2) In terms of a basic ISS orbital mission, what should an Ares I/CEV flight cost?
3) Does anyone feel that NASA should name the first CEV "Enterprise?" If they do it twice, we all know its tradition
4) Has NASA hinted at any nomenclaure for the CEV capsules or flight numbers? Will CEV-### replace STS-###? Perhaps these new capsules should comprise the OV-200 series?
Any other general thoughts about the Constellation program?
Cloudy From , joined Dec 1969, posts, RR:
Reply 1, posted (8 years 2 months 2 weeks 2 days 5 hours ago) and read 2036 times:
Quoting DfwRevolution (Thread starter): 1) Can we expect better launch reliability with the Ares I than the Shuttle, in terms of launch delays and faults? ECO sensors, problems with the SSME, and other Orbiter systems seemed to comprise most of the delays to the Shuttle program. Will an SRB-based vehicle change that?

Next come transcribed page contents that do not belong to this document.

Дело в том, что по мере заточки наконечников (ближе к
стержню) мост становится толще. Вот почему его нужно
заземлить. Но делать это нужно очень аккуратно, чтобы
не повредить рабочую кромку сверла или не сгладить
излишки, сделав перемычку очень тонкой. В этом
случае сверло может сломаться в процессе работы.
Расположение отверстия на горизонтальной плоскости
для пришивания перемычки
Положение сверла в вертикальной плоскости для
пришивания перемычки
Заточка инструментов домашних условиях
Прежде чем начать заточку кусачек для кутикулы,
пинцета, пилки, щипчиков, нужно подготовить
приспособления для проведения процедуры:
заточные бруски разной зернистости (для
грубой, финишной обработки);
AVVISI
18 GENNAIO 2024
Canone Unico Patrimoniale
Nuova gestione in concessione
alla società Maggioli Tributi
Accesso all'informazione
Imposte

I'm sure, when all is fully operational, it will be better than the shuttle. The things you mentioned can result in the truly painful and costly delays - those that can require a roleback to the VAB. But the shuttle(even before Columbia) is subject to far more weather restrictions than any other launch vehicle. You have to have good weather not only for launch but for an emergency landing, at Kennedy and several other sites around the world. The need to protect the wings, from what I understand, also makes it harder to find acceptable launch weather for the shuttle.
Far more than advertised. That's about the only thing that can be guaranteed. My guess is it would still be cheaper than the shuttle, by a pretty big margin. There is still a significant risk that it won't be built at all, and that US government sponsored manned spaceflight will end with the shuttle. Were it not for the Colombia, we would still be flying the shuttle indefinetly. Every previous attempt to replace it failed. I doubt NASA ever seriously intended the Venture Star, NASP, etc. to succeed. The CEV a better bet only because it is a lower technical risk, and the Colombia Accident Investigation Board called for the shuttle flights to end by 2010. And good riddance.

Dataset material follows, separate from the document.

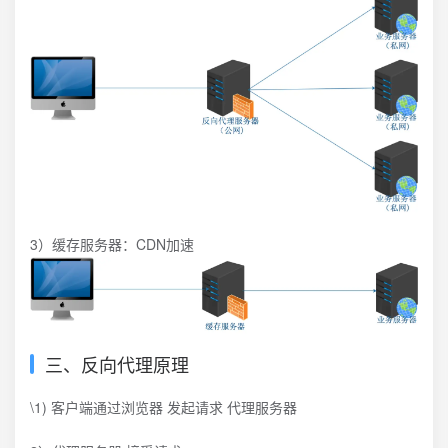
3）缓存服务器：CDN加速
三、反向代理原理
\1) 客户端通过浏览器 发起请求 代理服务器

The shuttle is a white elephant, a disasterous money pit that has anchored us in low earth orbit for decades. It is a marvelous technical achievement, but then again, so was the Concorde. Niether had any use in the real world that came close to justifying their cost.

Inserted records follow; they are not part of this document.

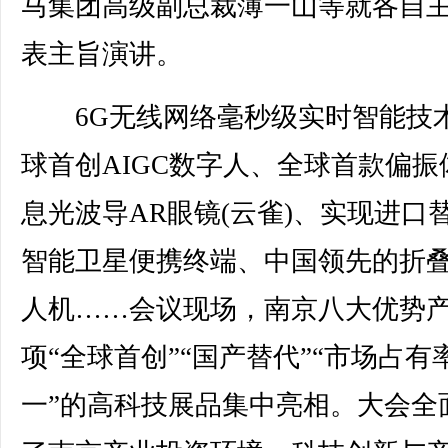
马集团高级副总裁薄一山等就各自
表主旨演讲。
6G无线网络毫秒级实时智能技
球首创AIGC数字人、全球首款偏振
息光波导AR眼镜(云雀)、实现进口
智能卫星便携终端、中国领先的折
人机……会议现场，南京八大优势产
项“全球首创”“国产替代”“市场占有
一”的高科技展品集中亮相。大会全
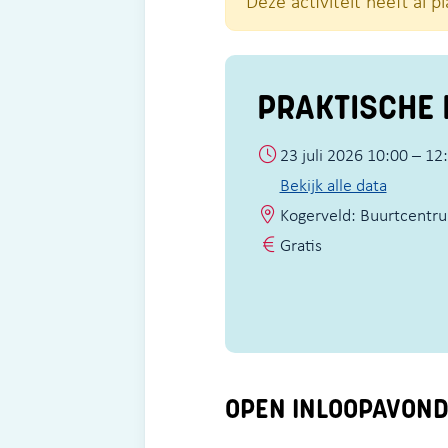
Deze activiteit heeft al 
PRAKTISCHE 
23 juli 2026 10:00 – 12
Bekijk alle data
Kogerveld: Buurtcentru
Gratis
OPEN INLOOPAVOND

But I have no expertise in this area other than being a voracious reader, so I'd welcome knowledgeable correction. Sorry about the cynical tone, but the past history of NASA's long term plans for manned spaceflight calls for it. We space fans have been let down far to many times to keep worshiping at NASA's feet. For the money we spend, we need results or we need to spend our money elsewhere.